Curtin Üniversitesi’nden bir ekip, evrendeki radyo dalgalara dair bir araştırma yaptı. Araştırmacılardan Tyrone O’Doherty, yürüttüğü araştırma sırasında 20 dakikada bir gelip giden yeni bir ışın türü tespit etti. Araştırmayı denetleyen Astrofizikçi Dr. Natasha Hurley-Walker, milisaniyeler veya saniyeler içinde yanıp sönen ışığın Pulsar (nötron yıldızı), birkaç gün içerisinde yanıp sönen ışığın ise Süpernova kaynaklı olduğunu, ancak yeni tespit edilen ışık türünün 20 dakikada bir gelip gittiğini kaydetti. Hurley-Walker, yeni ışık türünün kaynağının bilinmediğine dikkati çekerek, bu ışığın yaklaşık 4 bin ışık yılı gibi yakın bir mesafeden geldiğini belirtti. O’Doherty de ışın türünün, var olduğu tahmin edilen ancak asla gözlemlenmeyen bir tür nötron yıldızı olan “magnetar” olabileceğine işaret etti. O’Doherty, gökyüzünü incelemek için ülkenin batısındaki Murchison Widefield Array (MWA) teleskoplarını kullandı. Araştırmanın sonuçları Nature dergisinde yayımlandı.
'TUHAF HATTA KORKUTUCU BİR GELİŞME'
Sputnik'te yer alan habere göre; tespitin ardından teleskopla objenin incelenmesi araştırmasını yürüten astrofizikçi Natasha Hurley- Walker, yayılımın tıpkı kurulu bir saat gibi hiç şaşmadan her 18.8 dakikada bir gerçekleştiğini söyledi. Evrende 'bir açılıp bir kapanarak' bu şekilde enerji yayan objeler olduğunu hatırlatan ve titreşir gibi duran yıldızlar olan pulsarları buna örnek gösteren Hurley- Walker, 18.8 dakika aralığının ise daha önce şahit olmadıkları bir durum olduğunu, bu tür bir obje bulmanın bir astronom için tuhaf ve korkutucu sayılabileceğini söyledi.

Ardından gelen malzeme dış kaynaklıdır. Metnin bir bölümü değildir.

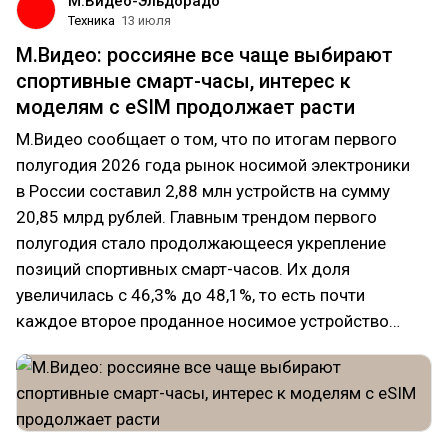
М.Видео-Эльдорадо
Техника
13 июля
М.Видео: россияне все чаще выбирают
спортивные смарт-часы, интерес к
моделям с eSIM продолжает расти
М.Видео сообщает о том, что по итогам первого
полугодия 2026 года рынок носимой электроники
в России составил 2,88 млн устройств на сумму
20,85 млрд рублей. Главным трендом первого
полугодия стало продолжающееся укрепление
позиций спортивных смарт-часов. Их доля
увеличилась с 46,3% до 48,1%, то есть почти
каждое второе проданное носимое устройство…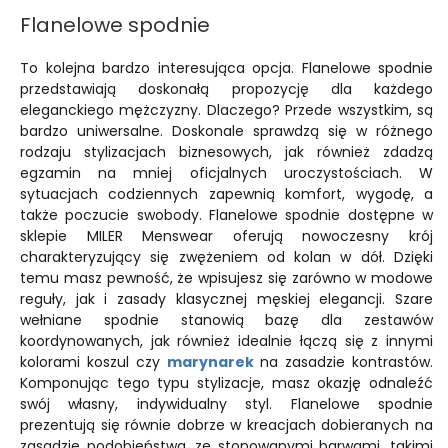
Flanelowe spodnie
To kolejna bardzo interesująca opcja. Flanelowe spodnie
przedstawiają doskonałą propozycję dla każdego
eleganckiego mężczyzny. Dlaczego? Przede wszystkim, są
bardzo uniwersalne. Doskonale sprawdzą się w różnego
rodzaju stylizacjach biznesowych, jak również zdadzą
egzamin na mniej oficjalnych uroczystościach. W
sytuacjach codziennych zapewnią komfort, wygodę, a
także poczucie swobody. Flanelowe spodnie dostępne w
sklepie MILER Menswear oferują nowoczesny krój
charakteryzujący się zwężeniem od kolan w dół. Dzięki
temu masz pewność, że wpisujesz się zarówno w modowe
reguły, jak i zasady klasycznej męskiej elegancji. Szare
wełniane spodnie stanowią bazę dla zestawów
koordynowanych, jak również idealnie łączą się z innymi
kolorami koszul czy
marynarek
na zasadzie kontrastów.
Komponując tego typu stylizacje, masz okazję odnaleźć
swój własny, indywidualny styl. Flanelowe spodnie
prezentują się równie dobrze w kreacjach dobieranych na
zasadzie podobieństwa, ze stonowanymi barwami, takimi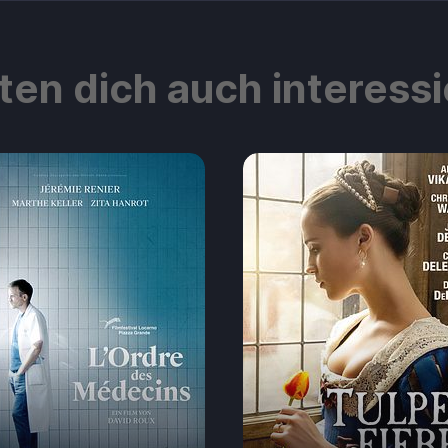
ten dich auch interess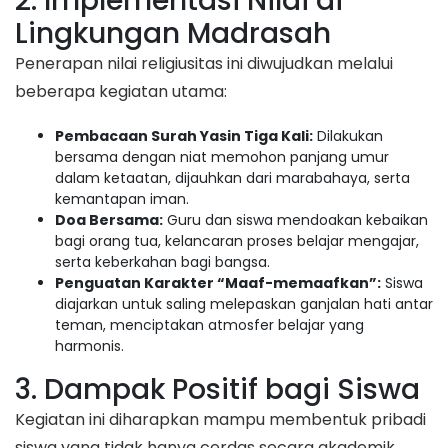
​2. Implementasi Nilai di
Lingkungan Madrasah
​Penerapan nilai religiusitas ini diwujudkan melalui
beberapa kegiatan utama:
Pembacaan Surah Yasin Tiga Kali:
Dilakukan
bersama dengan niat memohon panjang umur
dalam ketaatan, dijauhkan dari marabahaya, serta
kemantapan iman.
Doa Bersama:
Guru dan siswa mendoakan kebaikan
bagi orang tua, kelancaran proses belajar mengajar,
serta keberkahan bagi bangsa.
Penguatan Karakter “Maaf-memaafkan”:
Siswa
diajarkan untuk saling melepaskan ganjalan hati antar
teman, menciptakan atmosfer belajar yang
harmonis.
​3. Dampak Positif bagi Siswa
​Kegiatan ini diharapkan mampu membentuk pribadi
siswa yang tidak hanya cerdas secara akademik,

Öte yandan objenin tam olarak ne olduğunu açıklığa kavuşturmak için incelemeleri sürdüren ve sonuçları Nature dergisinde yayınlayan araştırma ekibi eldeki bilgileri kullanarak bazı sonuçlara vardı. Buna göre obje, Dünya'ya 4 bin ışık yılı uzaklıkta, bir hayli parlak ve manyetik alanı çok güçlü.
'BEYAZ CÜCE OLABİLİR'
Ancak araştırmacıların kafasında oturmayan bazı kısımlar var. Nitekim Hurley- Walker bu tuhaflığı şu sözlerle açıkladı: "Hesaplama yaptığınızda görüyorsunuz ki bu tür objelerin her 20 dakikada bir bu çeşit radyo enerjisi üretme gücü olmaması gerekir. Bu normalde mümkün değil."
Yine de tahminler yürütmekten geri durmayan araştırmacılar, objenin, kağıt üstünde var olduğu bilinen ama hiç gözlemlenemeyen bir tür manyetik alanı çok yüksek magnetar ya da artık sönmüş bir yıldızın kalıntısı anlamına gelen beyaz cüce olabileceğini düşünüyor.
'UZAYLI SİNYALİ DEĞİL, DOĞAL SÜREÇ'
Hurley- Walker bu radyo enerjisinin uzaydaki başka bir yaşam formundan geliyor olup olmayacağı sorusunu da yanıtladı. Başta "Acaba uzaylılar mı?" diye düşündüğünü itiraf eden Hurley- Walker ancak sinyallerin geniş bir zaman dilimine yayıldığını, dolayısıyla bunların yapay sinyallerden değil doğal bir süreç olduğunu vurguladı.